2007年7月18日水曜日

残留孤児支援*尊厳回復の課題は多い

 中国残留孤児が政府に賠償を求めていた集団訴訟が終結することになった。
 政府・与党がまとめた新たな支援策を孤児と弁護団が受け入れたのだ。
 制度の法案化を確認した後、札幌など全国の原告団が訴えを取り下げる。
 国策の「満州移民政策」によって生まれた残留孤児の帰国後の生活を支えるのは政府の責務だ。血の通った支援を着実に実行してほしい。
 東京地裁に最初に訴訟が提起されてから四年半になる。この間、結果を見届けずに三十人ほどが亡くなった。
 中国で、そして、祖国に帰った後も辛酸をなめた孤児の境遇を思えば、支援策の決定は遅きに失した。
 新たな支援制度の下では、現在は三分の一支給の国民年金を満額(月額六万六千円)支給する。生活保護に代わる給付金制度を設け、単身世帯で月額最大八万円を上乗せして出す。

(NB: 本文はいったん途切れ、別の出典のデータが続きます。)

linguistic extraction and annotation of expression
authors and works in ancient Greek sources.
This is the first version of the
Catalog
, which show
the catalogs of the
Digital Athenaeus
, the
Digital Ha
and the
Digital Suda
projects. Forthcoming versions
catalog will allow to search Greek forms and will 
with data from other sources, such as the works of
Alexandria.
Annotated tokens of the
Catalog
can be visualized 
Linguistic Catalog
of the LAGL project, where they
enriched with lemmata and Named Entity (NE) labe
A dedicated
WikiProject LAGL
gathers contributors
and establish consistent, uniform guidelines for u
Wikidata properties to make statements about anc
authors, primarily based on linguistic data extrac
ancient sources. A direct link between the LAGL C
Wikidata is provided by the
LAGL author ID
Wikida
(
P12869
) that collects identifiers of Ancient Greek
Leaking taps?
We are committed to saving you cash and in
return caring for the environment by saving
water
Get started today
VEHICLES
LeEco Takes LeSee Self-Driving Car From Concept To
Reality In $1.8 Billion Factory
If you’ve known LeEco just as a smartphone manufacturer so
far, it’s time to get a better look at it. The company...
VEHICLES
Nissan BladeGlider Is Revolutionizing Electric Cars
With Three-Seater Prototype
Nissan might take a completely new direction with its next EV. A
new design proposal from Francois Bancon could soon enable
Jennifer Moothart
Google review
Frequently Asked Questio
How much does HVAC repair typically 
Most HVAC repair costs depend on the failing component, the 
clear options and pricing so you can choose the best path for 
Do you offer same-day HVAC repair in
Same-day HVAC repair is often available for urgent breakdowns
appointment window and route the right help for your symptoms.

 医療、介護、住宅の費用も収入の状況に応じて政府が負担する方針だ。
 孤児の多くは日本語が不自由で、高齢化しているため、満足な職を得られず、全国で六割、道内では八割が生活保護を受けている。
 政府が生活保護制度を下敷きにした支援策の素案を四月にまとめた際、孤児たちは「これだと、行政が収入状況を頻繁に確認する。生活を監視される惨めさは変わらない」と反発した。

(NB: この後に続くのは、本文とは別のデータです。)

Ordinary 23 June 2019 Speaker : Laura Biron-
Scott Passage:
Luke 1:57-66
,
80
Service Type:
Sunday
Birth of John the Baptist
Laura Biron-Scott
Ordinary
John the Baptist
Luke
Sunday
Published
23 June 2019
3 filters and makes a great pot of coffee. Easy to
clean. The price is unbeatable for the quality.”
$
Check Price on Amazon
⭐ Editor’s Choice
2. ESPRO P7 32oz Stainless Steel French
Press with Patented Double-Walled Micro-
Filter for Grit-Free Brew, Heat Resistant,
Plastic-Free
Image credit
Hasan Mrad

 ただ、新たな支援策にも生活保護の要素が残っている。行政が収入状況を調べ、勤労収入、厚生年金の支給があれば給付金を減らす仕組みなのだ。
 政府は「収入認定」は年一回にとどめる方針だが、孤児の生活に安易に干渉しないよう配慮すべきだ。
 孤児が全国十五地裁に起こした訴訟で、現段階で原告が勝訴したのは昨年十二月の神戸地裁だけだ。判決は、政府に対し「孤児の被害を救済すべき高度の政治的責任を負う」と断じた。
 司法による解決の道が事実上閉ざされた以上、あとは政治決着しかない。
 孤児たちは参院選の日程を視野に、「いまを逃せばまとまるものもまとまらない」と決断した。不安を残しつつ支援策を受け入れざるを得なかった心情を政府は忘れてはいけない。

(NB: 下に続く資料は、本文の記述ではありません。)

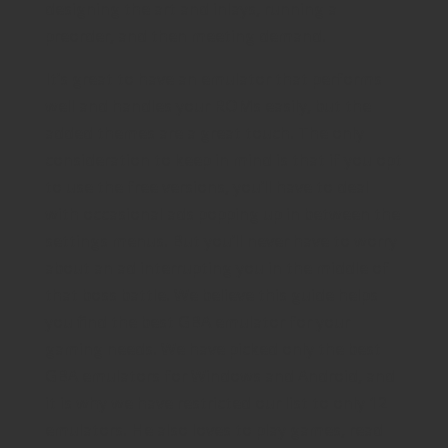
designing the art and inlays, running a
preorder, and then meeting demand.
It’s great to have an emulator that performs
well and handles your ROMs easily, but the
added themes are a great touch. The only
consideration to keep in mind is that if you opt
to use the free versions, you’ll have to deal
with occasional ads popping up in between the
settings menus. But you’ll never have to worry
about an ad interrupting you in the middle of
that boss battle. We believe this guide helps
you find the best GBA emulator for your
gaming needs. We have picked only the best
GBA emulators for Windows and Android, and
it is why we have restricted our list to only 12
emulators. He also loves to play games, read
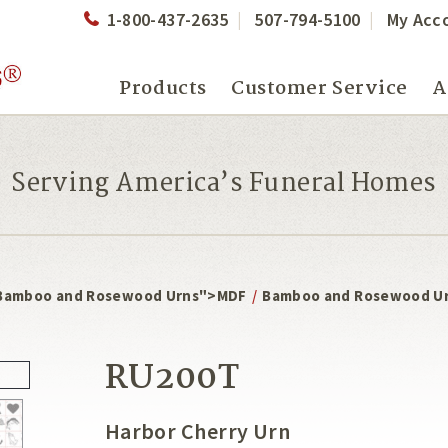
1-800-437-2635
507-794-5100
My Acc
Products
Customer Service
A
Serving America’s Funeral Homes
Bamboo and Rosewood Urns">MDF
/
Bamboo and Rosewood U
RU200T
Harbor Cherry Urn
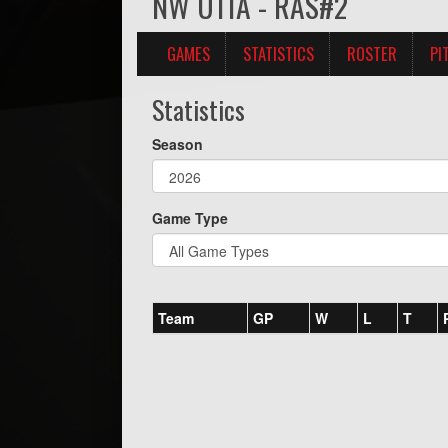
NW U11A - RAS#2
GAMES
STATISTICS
ROSTER
PI
Statistics
Season
Game Type
Team
GP
W
L
T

 支援策は孤児たちが日本人としての尊厳を取り戻すための第一歩だ。
 今後さらに、日本語の習得や医療・介護への支援、二世、三世への就労支援をはじめ、家族を含めた生活全般への支援を充実させる必要がある。
 支援策の実効性を検証するため、孤児たちと行政の定期的な協議の場を設けることも検討課題ではないか。
 孤児たちは老後への備えができないまま、七十歳前後になった。祖国での生活の安定と安らぎを求めている。
 「帰って来て本当によかった」と思ってもらうため、地域社会で孤立させるようなことがあってはならない。